Pour l’État gabonais, l’enjeu dépasse la simple infrastructure technique. Il s’agit d’un outil de souveraineté visant à sécuriser les données de l’administration publique et des opérateurs privés, tout en dynamisant l’économie locale. Le coût de cette ambition : 8 milliards de FCFA.
Le fléau de l’exil des données africaines
Jusqu’à présent, le continent africain souffrait d’un paradoxe persistant. « Aujourd’hui, nous ne livrons pas qu’un bâtiment. Nous livrons la souveraineté », a martelé Anthony Same, président-directeur général du groupe panafricain ST DIGITAL, lors de son allocution. Le constat du dirigeant est sans appel : plus de 90 % des données produites en Afrique sont actuellement hébergées sur des serveurs situés hors du continent, principalement en Europe ou en Amérique du Nord.
Avec cette nouvelle infrastructure, le Gabon entend inverser la tendance. « Le Gabon récupère la maîtrise de son or numérique. C’est le Cloud 100 % africain, sécurisé, écoresponsable et conçu pour nos administrations, nos banques et nos PME », a-t-il ajouté. Déjà implanté dans sept pays (Cameroun, Congo, Côte d’Ivoire, Togo, Bénin, RDC et Gabon), ST DIGITAL exploite désormais cinq centres d’hébergement certifiés Tier III. Fort de partenariats mondiaux (Microsoft, OpenAI, Anthropic, Dell) et d’une certification ISO 27001, le groupe se positionne en champion du cloud souverain.
À Nkok, l’offre ne se limitera pas au stockage brut. Le site gérera des solutions d’intelligence artificielle, de la cybersécurité et l’attribution des extensions nationales comme le .ga gabonais.

Haute performance et transition écologique
Sur le plan technique, l’infrastructure répond aux exigences internationales de la certification Tier III, garantissant une disponibilité de service supérieure à 99,98 %. Mais le défi était aussi environnemental. Les datacenters sont de grands consommateurs d’énergie et de systèmes de refroidissement. Pour y faire face, le site intègre une alimentation partiellement photovoltaïque, un refroidissement adiabatique moins énergivore et un circuit de récupération des eaux de pluie.
Pour Laïka Mba, directrice générale de ST DIGITAL Gabon, ce projet est l’aboutissement d’un marathon entamé en 2020. « Depuis Libreville, nous pouvons désormais garantir l’hébergement de données sensibles, la colocation pour les entreprises, et le déploiement de solutions d’intelligence artificielle pour la santé, la finance ou l’éducation, sans que l’information ne quitte le sol gabonais », se félicite-t-elle.

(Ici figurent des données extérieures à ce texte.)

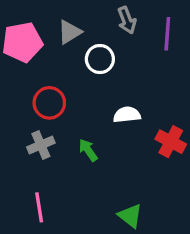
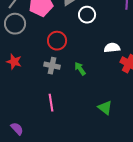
white semicircle: (127, 115) -> (112, 48), moved
gray cross: (41, 145) -> (52, 66), turned 35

Un pilier du plan « Gabon Digital »
Le pouvoir de Libreville compte capitaliser rapidement sur cet investissement. Présent lors de la coupure du ruban, le ministre de l’Économie numérique, de la Digitalisation et de l’Innovation, Mark Alexandre Doumba, a rappelé que ce projet s’inscrit en ligne droite de la feuille de route gouvernementale.

« Ce datacenter Tier III est l’un des piliers de notre Stratégie nationale de digitalisation. Il renforce l’interopérabilité entre administrations, réduit la latence et, surtout, rassure les investisseurs », a souligné le ministre. Selon lui, l’accélération du programme Gabon Digital doit impérativement s’appuyer sur de tels partenariats public-privé pour générer de la valeur locale.
Après le protocole des discours, le chef de l’État a inspecté les installations : des salles de serveurs hautement surveillées aux infrastructures de pointe, incluant la station d’amerrissage de la fibre optique et des baies informatiques (racks) configurées pour les calculs lourds de l’intelligence artificielle.
En réduisant les temps de latence et en relocalisant ses flux d’informations, le Gabon ne modernise pas seulement ses services publics. Il pose les jalons d’un futur hub numérique pour toute l’Afrique centrale.